Respond as often as necessary, based on the feedback you receive. People will be surprised when you're listening, responding and following up in a genuine way. For a small business, I'd set aside 2-5 minutes in the morning and late afternoon to check feedback on social media but -- all and all -- there really isn't a best practice. The real rule is that your responses be timely, valuable, friendly and authentic. Lastly, constructive comments, whether they are negative or positive, should always be answered unless they are spam, outright inappropriate or offensive. Negative comments are tough for many business owners but it's important to answer them to say you're sorry, direct the customer in the right direction or take the conversation offline to discuss further. Always keep a friendly tone and remember that your response can help turn this negative opinion about your business into a positive one.
Don't feel compelled to respond to things that don't ask for a response. I see people and businesses saying "thanks" and "ditto" in public when it's unclear what they are responding to. This just adds to the clutter and is a waste of everyone's social-media time, real estate and bandwidth. If you really want to thank someone for a RT or share, do it privately so it doesn't clog up the system.

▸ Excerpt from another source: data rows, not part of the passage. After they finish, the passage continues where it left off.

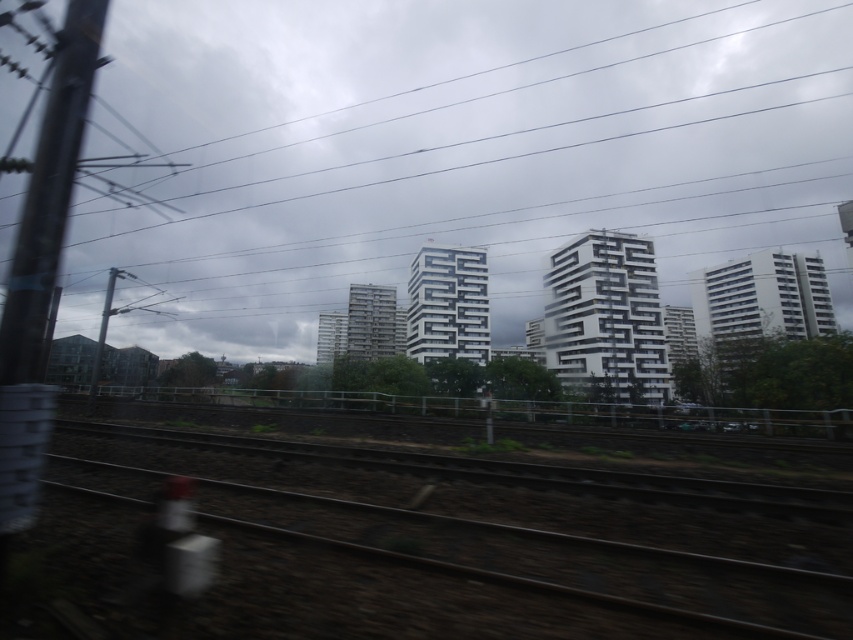 Who is positioned more to the left, white matte building at center or brown dirt at bottom?

Positioned to the left is brown dirt at bottom.

Consider the image. Is white matte building at center further to the viewer compared to brown dirt at bottom?

Yes, it is behind brown dirt at bottom.

Between point (705, 64) and point (259, 515), which one is positioned behind?

Point (705, 64)

Where is `white matte building at center`? white matte building at center is located at coordinates (456, 150). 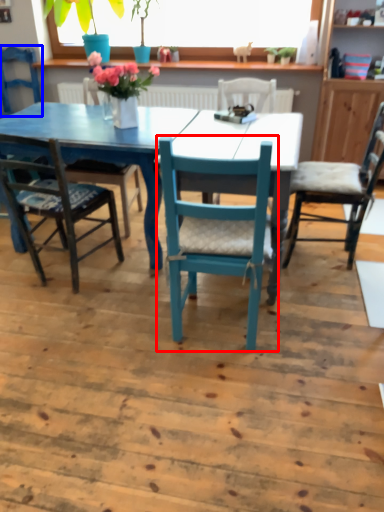 Question: Which object appears closest to the camera in this image, chair (highlighted by a red box) or chair (highlighted by a blue box)?

Choices:
 (A) chair
 (B) chair

Answer: (A) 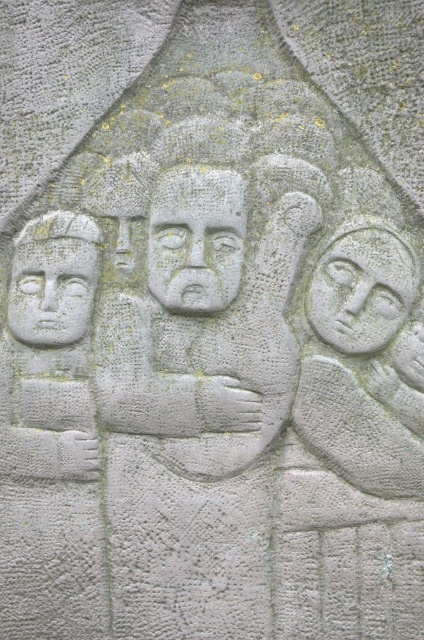 Question: Does carved stone face at center have a smaller size compared to gray stone face at left?

Choices:
 (A) yes
 (B) no

Answer: (B)

Question: Is gray stone face at right below gray stone face at left?

Choices:
 (A) yes
 (B) no

Answer: (B)

Question: Which point is closer to the camera?

Choices:
 (A) (359, 310)
 (B) (195, 253)

Answer: (A)

Question: Which point is closer to the camera?

Choices:
 (A) (17, 278)
 (B) (406, 250)
 (C) (236, 259)

Answer: (C)

Question: Observing the image, what is the correct spatial positioning of gray stone face at right in reference to gray stone face at left?

Choices:
 (A) right
 (B) left

Answer: (A)

Question: Which point appears closest to the camera in this image?

Choices:
 (A) (38, 323)
 (B) (173, 177)
 (C) (410, 282)

Answer: (C)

Don't forget the followup. The initial response to an immediate complaint needs to focus on "we're getting it fixed." An angry customer isn't going to care that you're "implementing procedures to make sure it never happens again." They just want their luggage found, or their flight rebooked, or their laundry cleaned. Respond that you're fixing that specific problem, and in the follow-up (which you're doing, right?) give them a discount for next time, and THEN let them know that you're taking steps to make sure it'll never happen again. But remember: Never confuse "reacting on social media" with "excellent customer service." The more excellent your customer service, the less you have to react on social media.